Assignment 2 Task 2 SMOTENC

Re: Assignment 2 Task 2 SMOTENC

by Renato Miguel Sopa Gonçalves -
Number of replies: 0
Hi Jan,

Let us think about the methods for a moment.

SMOTE is a balancing technique for numerical data. Indeed, you could perform OHE and thereafter employ SMOTE with categorical data encoded in binary format, but would it be sensible? SMOTE leverages distances to perform interpolation, and calculating distances between categories may not be quite logical; after OHE, distances are still between binary features that represent categories (e.g., what is the distance between movie A and movie B?).
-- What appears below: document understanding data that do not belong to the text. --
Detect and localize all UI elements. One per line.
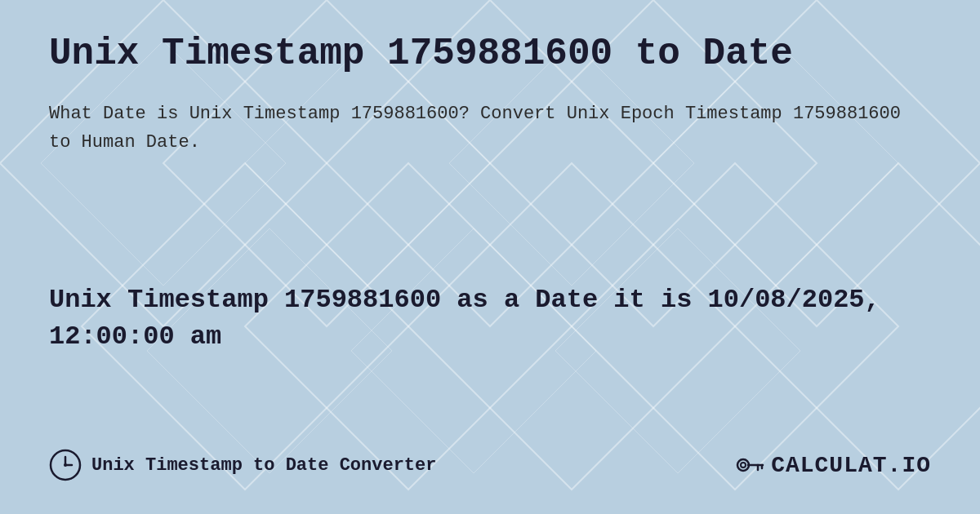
calculat-logo[interactable]: CALCULAT.IO <box>735 450 931 480</box>
svg-point-24 <box>64 463 67 467</box>
page-description: What Date is Unix Timestamp 1759881600? … <box>49 100 931 157</box>
clock-icon <box>49 449 82 481</box>
result-text: Unix Timestamp 1759881600 as a Date it i… <box>49 282 931 356</box>
footer-label: Unix Timestamp to Date Converter <box>91 455 436 476</box>
logo-icon <box>735 450 764 480</box>
footer-converter-link[interactable]: Unix Timestamp to Date Converter <box>49 449 436 481</box>
logo-text: CALCULAT.IO <box>771 453 931 478</box>
svg-point-26 <box>741 463 746 467</box>
page-title: Unix Timestamp 1759881600 to Date <box>49 33 931 75</box>
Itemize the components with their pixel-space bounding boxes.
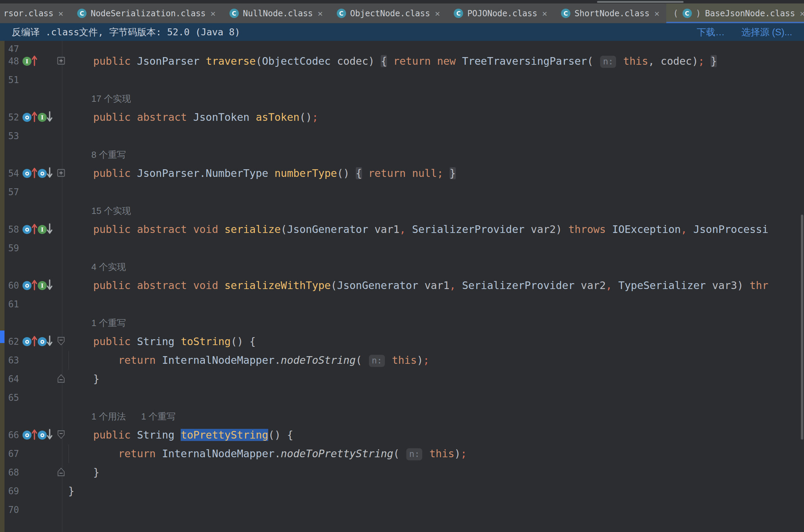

SMOTENC, in contrast, works for both numerical and categorical data (leverages the mode for the latter). Now, the question is whether it requires some form of prior encoding to address the categorical data: for such an inquiry, it is best to inspect the documentation (https://imbalanced-learn.org/stable/references/generated/imblearn.over_sampling.SMOTENC.html), as it details how the method can be employed; notice, in particular, that the first parameter expects the user to specify something, and that the second parameter alludes to some transformation already transpiring for the algorithm to function (SMOTENC returns the features to the original format afterwards).

With this in mind, you will be able to arrive at the answer.